=== What to work on ===
Please output only the lines that begin at the line with "son parte de" and run through the end of the entries below, exactly as written. Drop all pictures.

Data START

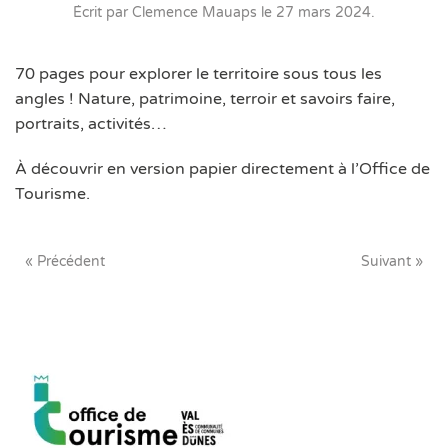
Écrit par
Clemence Mauaps
le
27 mars 2024
.
70 pages pour explorer le territoire sous tous les
angles ! Nature, patrimoine, terroir et savoirs faire,
portraits, activités…
À découvrir en version papier directement à l’Office de
Tourisme.
« Précédent
Suivant »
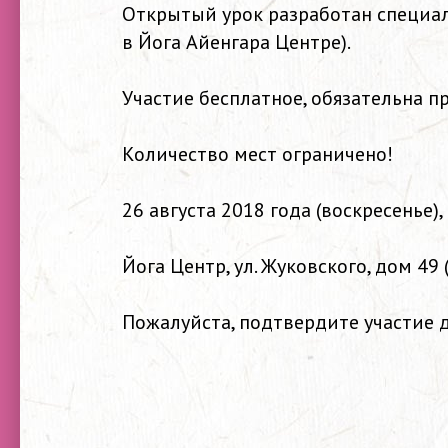
Открытый урок разработан специа
в Йога Айенгара Центре).
Участие бесплатное, обязательна п
Количество мест ограничено!
26 августа 2018 года (воскресенье), 
Йога Центр, ул. Жуковского, дом 49 
Пожалуйста, подтвердите участие д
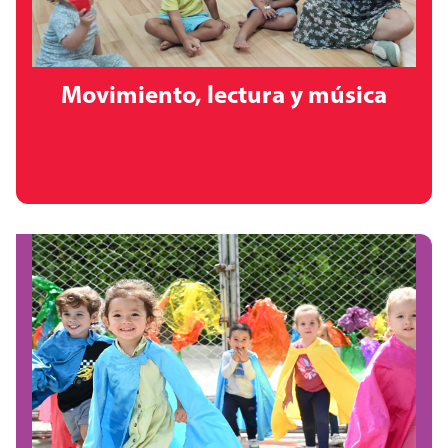
Movimiento, lectura y música
Movimiento, Lectura y Música
son parte de nuestras clases especiales, donde los niños
fortalecen su desarrollo físico, descubren el placer de
escuchar historias y exploran ritmos, melodías y la
expresión artística.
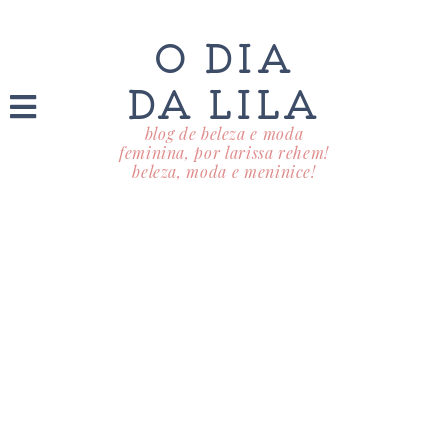
O DIA
DA LILA
blog de beleza e moda
feminina, por larissa rehem!
beleza, moda e meninice!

Data END

=== Reply to the exercise ===
son parte de nuestras clases especiales, donde los niños
fortalecen su desarrollo físico, descubren el placer de
escuchar historias y exploran ritmos, melodías y la
expresión artística.
O DIA
DA LILA
blog de beleza e moda
feminina, por larissa rehem!
beleza, moda e meninice!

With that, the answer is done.